Entries provided
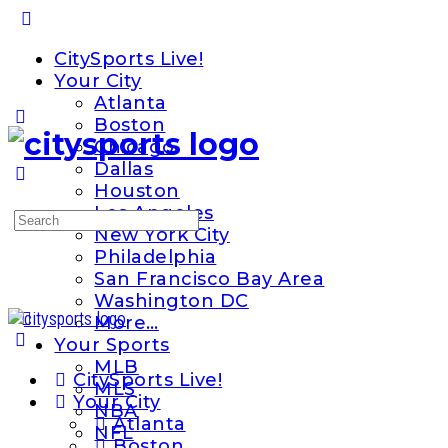
Toggle
Side
CitySports Live!
Panel
Your City
Atlanta
Boston
Chicago
Dallas
Houston
Los Angeles
Search
New York City
for:
Philadelphia
San Francisco Bay Area
Washington DC
More…
Your Sports
MLB
CitySports Live!
MLS
Your City
NBA
Atlanta
NFL
Boston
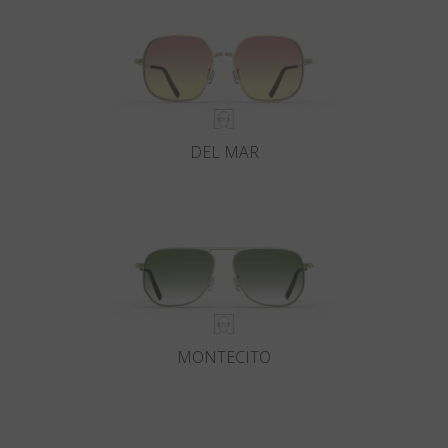
DEL MAR
MONTECITO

Exercise prompt
Exact repetition of all entries is required. The pictures should not appear.

Exercise answer
Toggle
Side
CitySports Live!
Panel
Your City
Atlanta
Boston
Chicago
Dallas
Houston
Los Angeles
Search
New York City
for:
Philadelphia
San Francisco Bay Area
Washington DC
More…
Your Sports
MLB
CitySports Live!
MLS
Your City
NBA
Atlanta
NFL
Boston
DEL MAR
MONTECITO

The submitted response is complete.